And then one, two, three
pop out the other side of queue, as I was hoping. Okay.
So you know what I'm going to do, actually? I'm actually not going
to go through the alternate implementation of queue. I'm just saying
like given that it works so well for stack, right, to have this kind of
single link list, you know, efficient allocation, it's not surprising that queue,
like, given to us. And what
this is, like I said earlier, I said, well,
you know you can do things with vector, you can do things with
stack, anything you do with stack you can do with vector if you were just being
careful. Right. The pushing, and popping, and the queue D queue, are operations that you could express
in other terms of vector adds and removes and inserts that things.
But one of the nice things about providing a structure like a stack or queue is it says
these are the only things you're allowed to add at this end, remove from that end,
it gives you options as a implementer that don't make sense for the general
purpose case. That the vector as a link list had some compromises
that probably weren't worth making. But in the case of stack and queue it actually came out
very cleanly and very nicely, like this tidy little access to one end, or the
other end, or both, right,
was easily managed with a link list and then it didn't have any of the constraints of
the continuous memory to fight with.
And so often having a structure
that actually offers less gives you some different options as an
implementer because you know you don't have to support access into the middle in
an efficient way because
the stack and queue don't let you. They don't let you riffle through the
middle of the stack or the queue to do things
and that gives you some freedom as an implementer, which is neat to take advantage
of.

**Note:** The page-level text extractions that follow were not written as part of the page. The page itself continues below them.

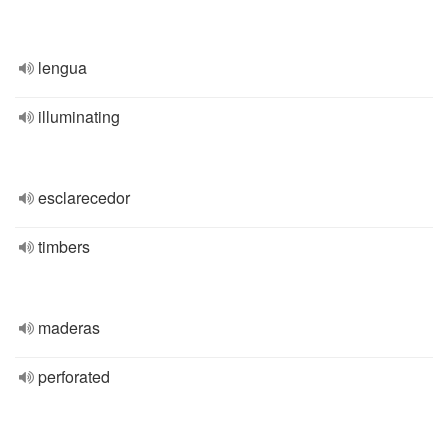
lengua
illuminating
esclarecedor
timbers
maderas
perforated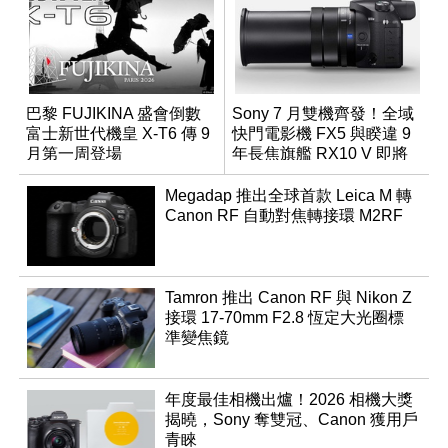
巴黎 FUJIKINA 盛會倒數
Sony 7 月雙機齊發！全域
富士新世代機皇 X-T6 傳 9
快門電影機 FX5 與睽違 9
月第一周登場
年長焦旗艦 RX10 V 即將
登場
Megadap 推出全球首款 Leica M 轉
Canon RF 自動對焦轉接環 M2RF
Tamron 推出 Canon RF 與 Nikon Z
接環 17-70mm F2.8 恆定大光圈標
準變焦鏡
年度最佳相機出爐！2026 相機大獎
揭曉，Sony 奪雙冠、Canon 獲用戶
青睞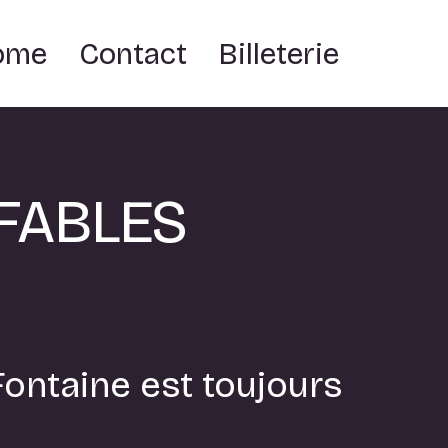
ome
Contact
Billeterie
 FABLES
Fontaine est toujours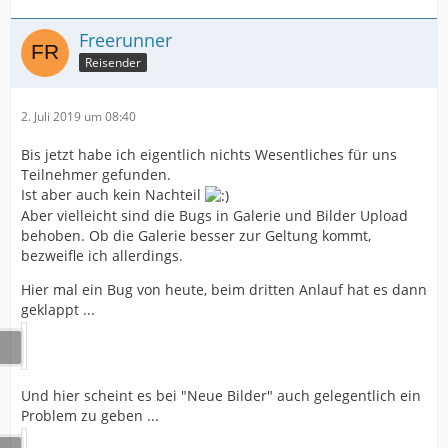
Freerunner
Reisender
2. Juli 2019 um 08:40
Bis jetzt habe ich eigentlich nichts Wesentliches für uns
Teilnehmer gefunden.
Ist aber auch kein Nachteil
Aber vielleicht sind die Bugs in Galerie und Bilder Upload
behoben. Ob die Galerie besser zur Geltung kommt,
bezweifle ich allerdings.
Hier mal ein Bug von heute, beim dritten Anlauf hat es dann
geklappt ...
Und hier scheint es bei "Neue Bilder" auch gelegentlich ein
Problem zu geben ...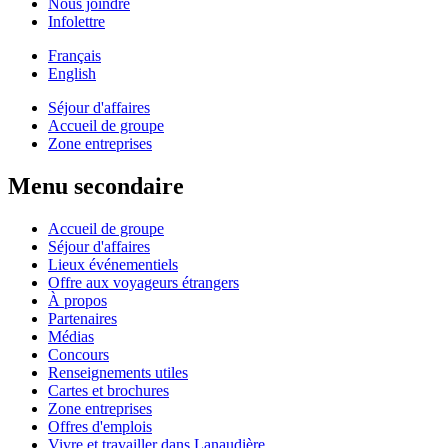
Nous joindre
Infolettre
Français
English
Séjour d'affaires
Accueil de groupe
Zone entreprises
Menu secondaire
Accueil de groupe
Séjour d'affaires
Lieux événementiels
Offre aux voyageurs étrangers
À propos
Partenaires
Médias
Concours
Renseignements utiles
Cartes et brochures
Zone entreprises
Offres d'emplois
Vivre et travailler dans Lanaudière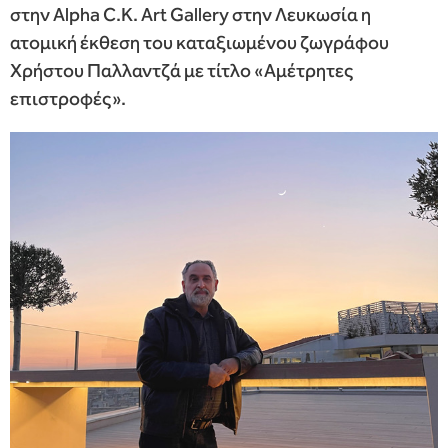
στην Alpha C.K. Art Gallery στην Λευκωσία η
ατομική έκθεση του καταξιωμένου ζωγράφου
Χρήστου Παλλαντζά με τίτλο «Αμέτρητες
επιστροφές».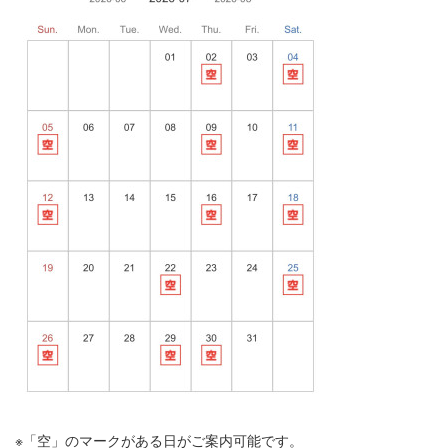
※「空」のマークがある日がご案内可能です。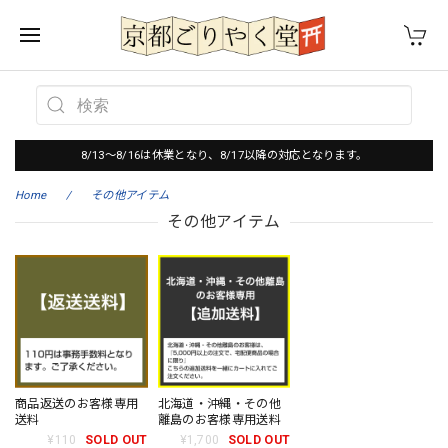
8/13～8/16は休業となり、8/17以降の対応となります。
Home
その他アイテム
その他アイテム
商品返送のお客様専用
北海道・沖縄・その他
送料
離島のお客様専用送料
¥110
SOLD OUT
¥1,700
SOLD OUT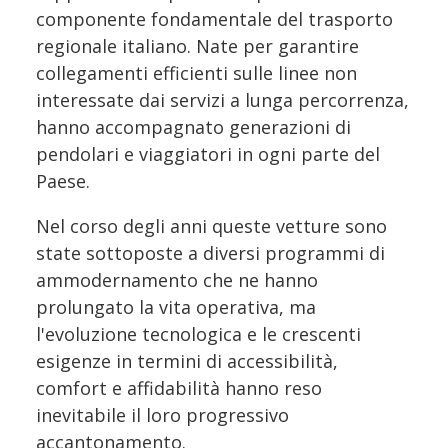
componente fondamentale del trasporto
regionale italiano. Nate per garantire
collegamenti efficienti sulle linee non
interessate dai servizi a lunga percorrenza,
hanno accompagnato generazioni di
pendolari e viaggiatori in ogni parte del
Paese.
Nel corso degli anni queste vetture sono
state sottoposte a diversi programmi di
ammodernamento che ne hanno
prolungato la vita operativa, ma
l'evoluzione tecnologica e le crescenti
esigenze in termini di accessibilità,
comfort e affidabilità hanno reso
inevitabile il loro progressivo
accantonamento.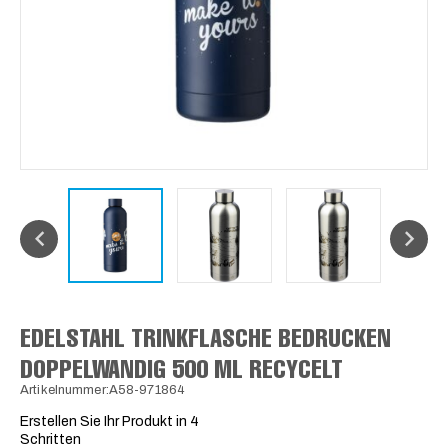
EDELSTAHL TRINKFLASCHE BEDRUCKEN
DOPPELWANDIG 500 ML RECYCELT
Artikelnummer:A58-971864
Erstellen Sie Ihr Produkt in 4
Schritten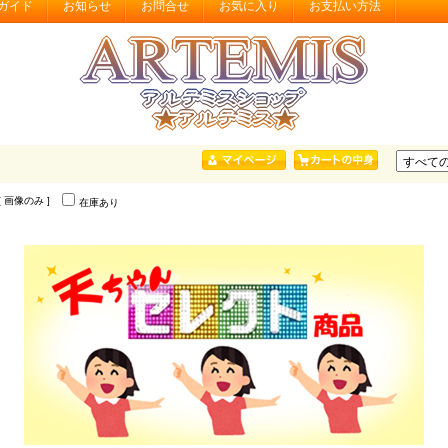
ガイド
お知らせ
お問合せ
お気に入り
お支払い方法
 [ 画像のみ ]
在庫あり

Yes, sir. [Inaudible] in Java
that, you know, we supposed to use an Array whenever we could because Array uses more
memory ? Um hm. Does the queue
and stack use more memory than an Array, for example? So typically they'll be about the same, because of exactly this one thing, which is it allocates tightly so it asks for one cell per entry that's in there, right. And that cell has this overhead in the form of this extra pointer.
Right. So in effect it means that everything got a little bit bigger because
everything's carrying a little overhead.
Okay. So there's a little bit more memory. The thing the Array is doing is it tends to be
allocating extra slots that aren't being used. So it's not usually tightly allocated
either. So in any given situation it could be as much as twice as big
because it had that extra space.
So kind of in the tradeoff they tend to be in the same
general range. This one has about twice the space, I think it's about four
bites it has a four-byte pointer. The thing's much bigger
and it turns out actually this four bite pointer might be a smaller percentage of
the overhead and will be a larger amount of the capacity in the excess case.
So for a lot of things they're going to be about the same range. And then there's
a few isolated situations where,
yeah, if you have very big things being stored having a lot of excess capacity
is likely to be a more expensive
part of the vector strategy than the link list. But the
link list does have this built in overhead for every element.
And so it's not the case where you would say right off the bat,
well,
definitely an array over link list because that the allocation space.
It's like, hey, you have to think about the whole picture.
That is going to be the whole next lectures. Well, you
know, it's about tradeoffs.
It's not that one strategy's always going to be
the clearly better one. If it is, then we don't need to think about
anything else. There are times when
you know
that one is just great and there's no reason to think about anything else. And then
there's other times when
there are reasons to think about different ways to solve the same problem.
So let me
propose a case study
that has some
meat. You may think along the way, but you're going to really have to pretend that
this is going to be relevant at first because it's going to seem like you've been
transferred back to
1970, which was a very bad year, long before you born.
I want you to think about the idea of a text setter. So Microsoft Word,
or
you know your email send window, or
BB edit, or X code. All these things, right, have some backing of
what usually is called a buffer,
a buffer, sort of a funny word, right,
but a buffer of characters behind it.
Okay. And that buffer
is used as the kind of document storage for all the characters
that you're editing and moving around. As you kind of bop around and move around there's
something often called the cursor where you type characters
and characters get moved as you insert.
You can select things, and delete them, and cut, copy, and paste, and all that sort of stuff.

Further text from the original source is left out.